Petit rappel technique : cette motorisation hybride non rechargeable s’appuie sur un moteur thermique, qui fait office de générateur pour alimenter une petite batterie – c’est elle qui fait tourner les roues motrices. Un système a priori efficace, mais dont la fiabilité semble aléatoire.

Un moteur électrique HS d’une motorisation e-Power // Source : EV Clinic

Le garage, spécialisé dans l’hybride et l’électrique, remonte plusieurs cas de casse du petit moteur électrique chargé de faire la liaison entre le moteur essence et la batterie. Des défaillances manifestement dues à la proximité avec le moteur essence (qui, par définition, chauffe beaucoup) à des kilométrages compris entre 15 000 et 30 000 km seulement. Problème : ce moteur électrique coûterait… 11 000 euros à remplacer !

Des économies parfois très théoriques

Ajoutez à cela les entretiens des moteurs essence qui, s’ils paraissent bien plus fiables que les parties électriques de ces hybrides, ne peuvent se soustraire aux remplacements de fluides, filtres et courroies. De plus, les PHEV ont tendance à consommer davantage qu’une thermique « classique » lorsque leurs batteries sont vides, à cause du surpoids occasionné.

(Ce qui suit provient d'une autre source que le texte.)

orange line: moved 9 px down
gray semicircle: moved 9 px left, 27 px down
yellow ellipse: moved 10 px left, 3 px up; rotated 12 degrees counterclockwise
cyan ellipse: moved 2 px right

Et ces voitures qui se déplacent batteries vides, elles sont assez nombreuses, comme le souligne l’ONG Transport et Environnement ou même l’Union européenne, qui remonte des consommations en moyenne 3,5 fois supérieures aux chiffres théorique d’homologation des constructeurs.

Les données de l’étude de 2022

Enfin, n’oublions pas le surcoût à l’achat que représentent ces hybrides rechargeables par rapport à une version thermique. Tout cela mis à bout nous laisse perplexes sur le réel intérêt économique et écologique de cette motorisation, surtout face à une voiture 100 % électrique, dont les bénéfices environnementaux ne sont plus à prouver face aux voitures thermiques.

Sur une voiture électrique, rappelons qu’il est possible, facilement, de changer le pack de batterie entier. Une opération très coûteuse. Dans la plupart des cas, en cas de défaillance, le changement d’une cellule suffit, ce qui permet de s’en tirer pour quelques centaines d’euros.